Slashdot Mirror


Ars Technica's Hannibal on IBM's Cell

endersdouble writes "Ars Technica's Jon "Hannibal" Stokes, known for his many articles on CPU technology, has posted a new article on IBM's new Cell processor. This one is the first part of a series, and covers the processor's approach to caching and control logic. Good read."

17 of 449 comments (clear)

  1. Apple? by tinrobot · · Score: 3, Insightful

    Why do I have the sneaking suspicion that, if successful, this processor will eclipse the PowerPC on the Mac in the next few years?

    1. Re:Apple? by Anonymous Coward · · Score: 1, Insightful

      You sure can, on a basis that you're missing. COST. What a lot of people fail to realize in these sorts of comparisons is that there is only one quantitative metric, and that is price. What features does X solution give you over Y at price point Z? If apple was selling an iBook at a price that would buy you a FooGHz pBlahBlah, then comparisons between the gX and the pY are warranted on an economic (and thus utilitarian) basis.

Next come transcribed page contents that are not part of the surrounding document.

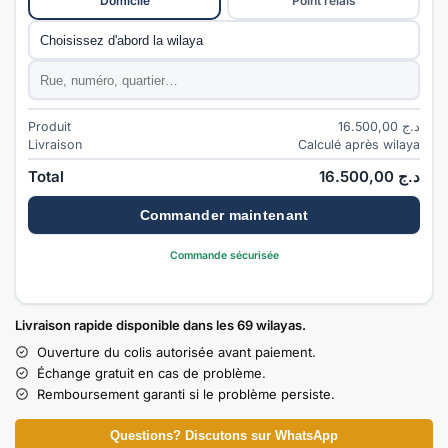
Domicile
Point relais
Commune
*
Adresse
*
Produit
16.500,00
د.ج
Livraison
Calculé après wilaya
Total
16.500,00
د.ج
Commander maintenant
Commande sécurisée
Livraison rapide disponible dans les 69 wilayas.
Ouverture du colis autorisée avant paiement.
Échange gratuit en cas de problème.
Remboursement garanti si le problème persiste.
Questions? Discutons sur WhatsApp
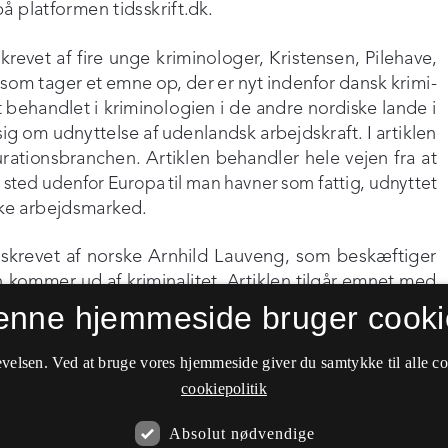
enne hjemmeside bruger cooki
velsen. Ved at bruge vores hjemmeside giver du samtykke til alle c
cookiepolitik
Absolut nødvendige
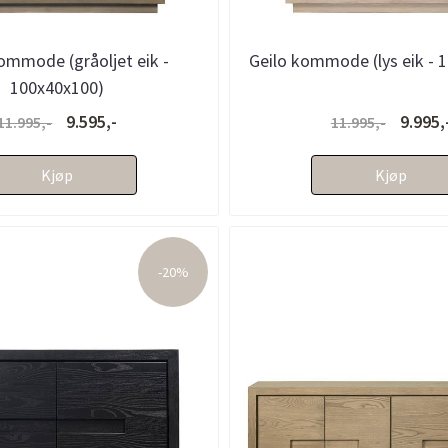
ommode (gråoljet eik -
Geilo kommode (lys eik - 
100x40x100)
9.595,-
9.995,
11.995,-
11.995,-
Kjøp
Kjøp
-20%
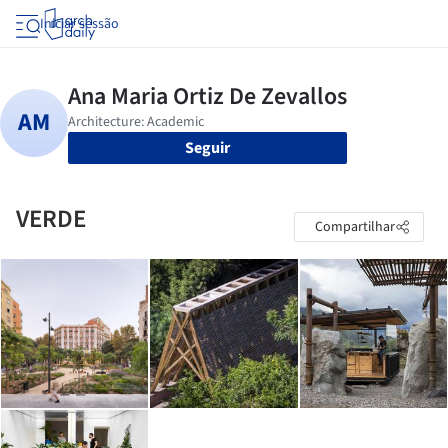
Iniciar sessão
Seguir
VERDE
Compartilhar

  2. My article on the new cell processor: by tod_miller · · Score: 2, Insightful

    I want 2 of them, yesterday.

    Aside from my own (competent) review of the cell processor, the article possibly the most insightful and technically nicely balanced articles posted on slashdot in a long while!

    I'll cover more of the Cell's basic architecture, including the mysterious 64-bit POWERPC core that forms the "brains" of this design.

    Looking forward to that... I think that many people will be moving to Mac ... on cell... likely?

    --
    #hostfile 0.0.0.0 primidi.com 0.0.0.0 www.primidi.com 0.0.0.0 radio.weblogs.com
  3. The real value of the x86 by argoff · · Score: 4, Insightful

    Is that the 386 instruction set and arcitecture is so non proprietary. What made it so popular certainly wasn't that it was better. If I had the dough, I can literally make one and my own fab without asking a single soul. Alot of times it seems companies try to gather into consortiums to mimic the same effect and gather market momentum, but these are doomed to failure because the more valuable the technology becomes - the greater the pressure to diferentiate and fence off some "teritory" for themselves. We saw this happen first hand with UNIX, where all the flavors would constantly try to group under these unified standards - and they made little progress until Linux came along. The CPU world needs somthing similar to protect people from patent harassment. for design, cores, and fabrication.

    1. Re:The real value of the x86 by jd · · Score: 3, Insightful
      True, but at the time it came out, Intel did everything short of pay the US Govt. to take the clone manufacturers out with tac nukes.


      As I recall, at the time, there were lawsuits aplenty by Intel, claiming microcode copyright violations for the most part. The majority of clone makers, though, were making money off the maths co-processor, as Intel's 387 sucked. It was the slowest out there, expensive, with only eight entries on a linear stack.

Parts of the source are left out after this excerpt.